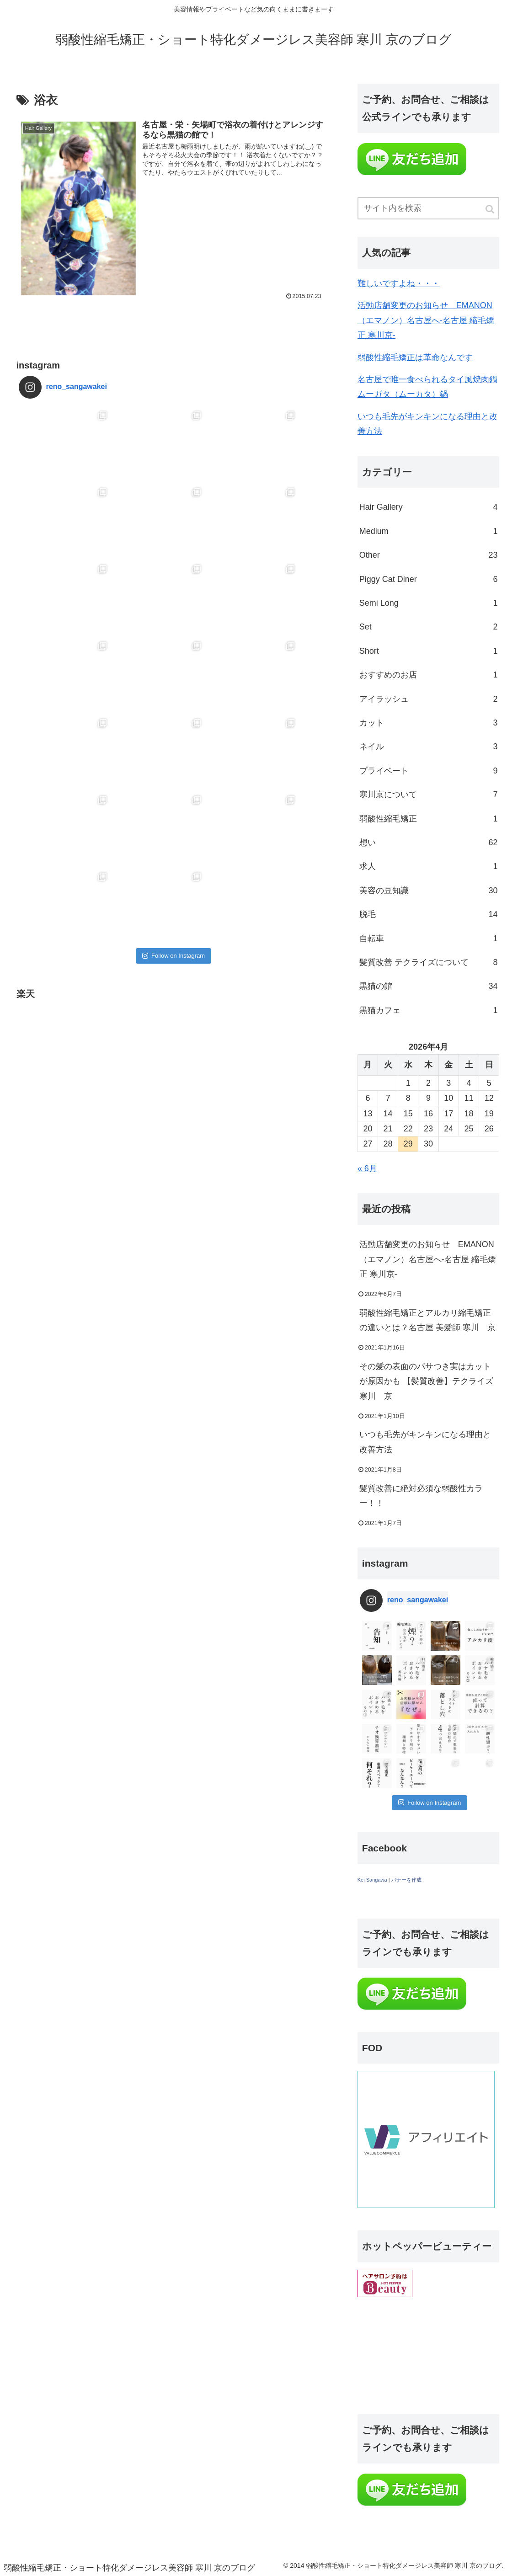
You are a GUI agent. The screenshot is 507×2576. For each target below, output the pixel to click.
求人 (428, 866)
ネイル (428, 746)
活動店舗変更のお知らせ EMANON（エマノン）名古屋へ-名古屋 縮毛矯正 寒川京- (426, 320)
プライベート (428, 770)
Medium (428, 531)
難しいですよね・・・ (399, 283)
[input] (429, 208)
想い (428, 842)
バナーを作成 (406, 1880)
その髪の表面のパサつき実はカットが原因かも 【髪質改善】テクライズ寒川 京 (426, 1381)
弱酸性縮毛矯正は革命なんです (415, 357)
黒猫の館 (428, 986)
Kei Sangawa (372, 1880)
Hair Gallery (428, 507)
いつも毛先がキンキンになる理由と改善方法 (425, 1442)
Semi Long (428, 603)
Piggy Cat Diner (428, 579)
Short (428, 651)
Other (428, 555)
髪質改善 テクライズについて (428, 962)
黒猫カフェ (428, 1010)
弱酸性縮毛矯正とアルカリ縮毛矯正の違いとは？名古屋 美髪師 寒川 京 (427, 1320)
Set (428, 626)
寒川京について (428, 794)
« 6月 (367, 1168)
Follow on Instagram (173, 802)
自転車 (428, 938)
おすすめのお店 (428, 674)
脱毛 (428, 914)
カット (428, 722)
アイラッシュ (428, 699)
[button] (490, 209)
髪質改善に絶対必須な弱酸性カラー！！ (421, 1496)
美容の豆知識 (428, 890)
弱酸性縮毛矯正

▸ **Prompt**: An exact copy of the material is required, minus the pictures.

▸ **Output of the task**:
You are a GUI agent. The screenshot is 507×2576. For each target below, output the pixel to click.
求人 (428, 866)
ネイル (428, 746)
活動店舗変更のお知らせ EMANON（エマノン）名古屋へ-名古屋 縮毛矯正 寒川京- (426, 320)
プライベート (428, 770)
Medium (428, 531)
難しいですよね・・・ (399, 283)
[input] (429, 208)
想い (428, 842)
バナーを作成 (406, 1880)
その髪の表面のパサつき実はカットが原因かも 【髪質改善】テクライズ寒川 京 (426, 1381)
弱酸性縮毛矯正は革命なんです (415, 357)
黒猫の館 (428, 986)
Kei Sangawa (372, 1880)
Hair Gallery (428, 507)
いつも毛先がキンキンになる理由と改善方法 (425, 1442)
Semi Long (428, 603)
Piggy Cat Diner (428, 579)
Short (428, 651)
Other (428, 555)
髪質改善 テクライズについて (428, 962)
黒猫カフェ (428, 1010)
弱酸性縮毛矯正とアルカリ縮毛矯正の違いとは？名古屋 美髪師 寒川 京 (427, 1320)
Set (428, 626)
寒川京について (428, 794)
« 6月 (367, 1168)
Follow on Instagram (173, 802)
自転車 (428, 938)
おすすめのお店 (428, 674)
脱毛 (428, 914)
カット (428, 722)
アイラッシュ (428, 699)
[button] (490, 209)
髪質改善に絶対必須な弱酸性カラー！！ (421, 1496)
美容の豆知識 (428, 890)
弱酸性縮毛矯正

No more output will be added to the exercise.